Article Text
Abstract
Background Health Impact Assessment (HIA) is a decision support method for promoting health and wellbeing used in urban spatial planning. There is a lack of evidence on the capacity of HIA to achieve health benefits in England, and no national guidance on the use of HIA. We undertook an evidence synthesis and used stakeholder consultation to understand the relevant factors and mechanisms in which HIA may lead to health outcomes in a population.
Methods We focused on UK evidence along with HIA frameworks from outside the UK. We searched academic databases, and conducted citation and reference list searches of included papers. We considered UK grey literature, identified primarily by discussion with our stakeholders. We extracted and tabulated data from included studies and conducted quality appraisals. We developed a typology of key factors to determine whether any existing frameworks for conducting HIA might be applicable in England. We involved a stakeholder group of planners, local and national government public health specialists, academics, and commercial HIA providers (n= 38 in total) in two workshops to identify grey literature sources and to interpret the potential suitability of the identified HIA frameworks for developing national guidance.
Results From 5117 unique records we considered 147 full texts from databases, and 58 grey literature sources. We include a total of 19 UK studies, plus 7 additional non-UK HIA frameworks. The evidence described qualitative factors which influence HIA effectiveness including team work between health and planning professionals, links with commercial developers, resources, national policy and guidance, evidence base, knowledge and understanding, training needs, timescales, health definitions and measuring impact. We also identified a small number of existing HIA frameworks. Our final stakeholder workshop identified the challenges in using existing frameworks to develop national guidance for England including the lack of national policy imperative.

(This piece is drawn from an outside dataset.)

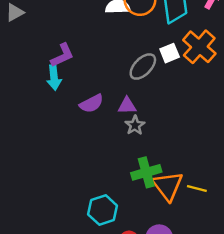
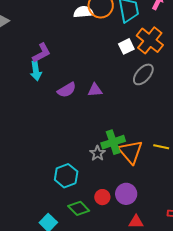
gray ellipse: (143, 67) -> (143, 74), moved
gray star: (135, 125) -> (97, 153), moved
yellow line: (197, 189) -> (161, 147), moved
cyan hexagon: (103, 210) -> (66, 176), moved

Conclusion Evidence exists which could inform the development of national guidance for conducting HIA in spatial planning in England, but not to link the use of HIA in spatial planning directly to health outcomes. It is challenging to see how an evidence base could develop without a national policy requiring the use of HIA in the spatial planning process. Ironically, in order to generate data to demonstrate the effectiveness of HIA in terms of health improvement, it would first be necessary to make them an explicit requirement of the planning process.